Non è sorprendente che il governo di Ankara stia cercando con diverse azioni di forza di reprimere l’opposizione interna. In particolare negli ultimi mesi sta cercando di eliminare il partito Hdp, accusato di essere il braccio politico del Pkk. Le ultime notizie riportano la decisione della Corte Costituzionale di procedere con l’iter per la messa al bando del partito filo curdo. Secondo il presidente turco Erdogan il partito incriminato sostiene il suo principale nemico interno, il Pkk.

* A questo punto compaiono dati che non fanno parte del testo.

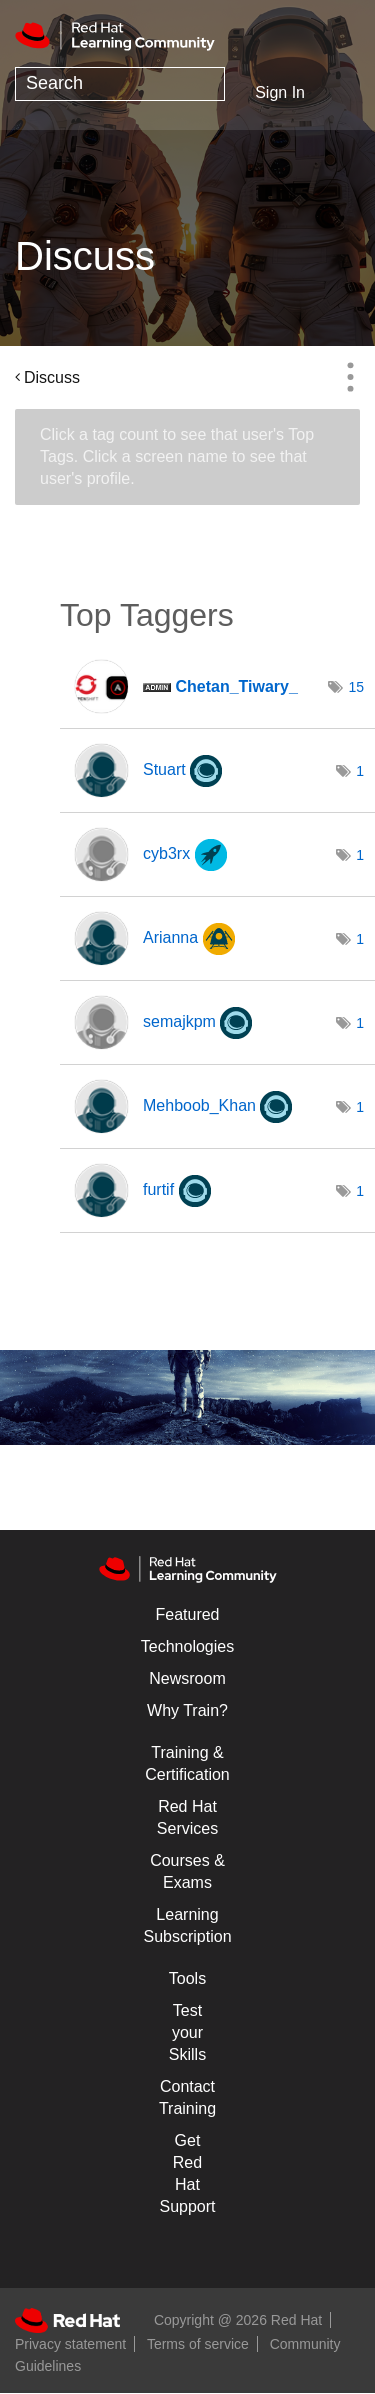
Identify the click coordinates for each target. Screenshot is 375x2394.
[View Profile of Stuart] (164, 769)
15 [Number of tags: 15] (357, 687)
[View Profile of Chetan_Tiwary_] (236, 686)
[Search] (120, 84)
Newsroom (187, 1678)
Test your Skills (187, 2032)
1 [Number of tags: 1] (360, 771)
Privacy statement (70, 2344)
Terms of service (198, 2344)
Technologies (187, 1646)
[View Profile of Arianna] (170, 937)
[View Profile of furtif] (158, 1189)
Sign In (280, 92)
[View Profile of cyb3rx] (166, 853)
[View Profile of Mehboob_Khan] (199, 1105)
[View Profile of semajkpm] (179, 1021)
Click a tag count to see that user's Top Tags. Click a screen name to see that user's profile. (177, 456)
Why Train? (187, 1710)
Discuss (52, 377)
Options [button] (350, 377)
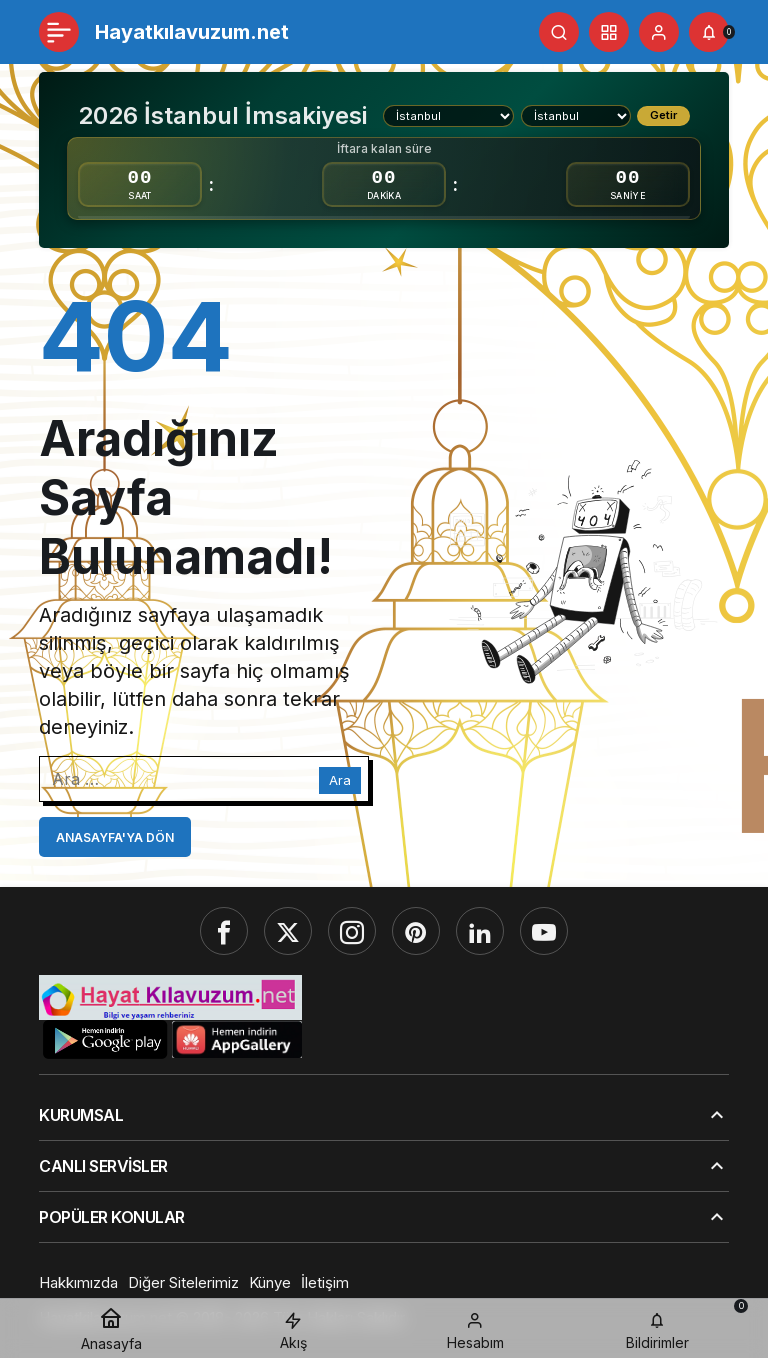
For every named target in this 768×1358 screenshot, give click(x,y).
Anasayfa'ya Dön (115, 837)
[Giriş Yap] (659, 32)
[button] (609, 32)
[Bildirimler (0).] (709, 32)
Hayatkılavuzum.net (192, 32)
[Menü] (59, 32)
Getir (663, 115)
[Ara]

L’aggressione governativa verso quello che è il terzo partito del paese aggiunge un nuovo elemento allo scenario politico espresso dal governo del partito Akp, che già da tempo esprime una sorta di regressione in seno alla società turca o almeno alla sua leadership. Questa situazione di costante tensione e di frammentazione si nota sia all’interno del partito al potere sia in relazione all’esterno, basti pensare alle varie scissioni che si sono susseguite negli ultimi due anni, che hanno dato vita a realtà partitiche poste all’opposizione rispetto al partito del presidente Erdogan, contendendogli il potere politico.

Tornando alla questione della messa al bando dell’Hdp, questa azione non è stata facile, infatti non è semplice sradicare un partito rappresentativo che ha una forte base elettorale. È necessario un procedimento complicato, che ad oggi è solo all’inizio del suo percorso. La cosa più grave in tutta questa situazione è che il governo è riuscito a fare in modo che un organo istituzionale, che dovrebbe essere al di sopra delle parti, in realtà legittimi con le sue azioni le direttive del governo dell’Akp, creando di fatto una crisi dei fondamenti della democrazia, la stessa democrazia decantata dal presidente Erdogan, che in un recente discorso a proposito della riforma costituzionale ha dichiarato che la Turchia diventerà a breve il paese più democratico dell’area.

Sappiamo tutti qual è la situazione della Turchia: Erdogan nel corso degli anni ha lavorato alacremente per far diventare la sua nazione un centro strategico regionale, ponendo in essere una linea di politica estera a tratti aggressiva, che mirava esclusivamente a rendere la Turchia una potenza regionale di prima grandezza, basti ricordare la famosa politica di “zero problemi con i vicini”. Oggi sostanzialmente si registra il fallimento di questa linea politica, fallimento testimoniato dai rapporti sempre altalenanti con Unione Europea, Usa, Russia e i vicini paesi arabi.

Considerando la situazione internazionale ci si potrebbe aspettare che almeno a livello interno le condizioni siano favorevoli al governo, invece non è così: infatti la situazione è e rimane estremamente complicata e instabile, sia dal punto di vista politico che economico. Questa persistente instabilità può, con il passare del tempo, diventare un fattore di rischio interno molto serio e di difficile gestione.

È molto difficile pensare che Erdogan riesca ad eliminare tutti i suoi antagonisti politici senza che questo possa creare una frammentazione socio-politica capace di produrre un’instabilità che andrà oltre la semplice dialettica politica. A breve si potrebbero verificare proteste e manifestazioni aggressive che potrebbero degenerare in scontri aperti. Già il fatto che per procedere contro i suoi oppositori spesso il partito al potere abbia prodotto, attraverso i suoi organi, delle prove pretestuose o palesemente inesistenti mette in pericolo la credibilità del governo e mette in crisi il sistema Stato, creando una situazione in cui predomina l’anti-Stato.

Le manifestazioni in cui si concretizza quest’ultimo sistema possono facilmente sfociare in episodi di terrorismo interno, prendendo di mira i simboli dello stato. Si prospetta che la repressione di cui è vittima il partito Hdp possa innescare la scintilla che porti a galla i problemi turchi, problemi che comunque non potranno rimanere latenti ancora per molto tempo.

Dal punto di vista internazionale tutto tace, infatti la comunità internazionale, ormai avvezza alle azioni del governo di Ankara, non ha ancora espresso un parere rispetto ai pericoli che corre la democrazia in Turchia.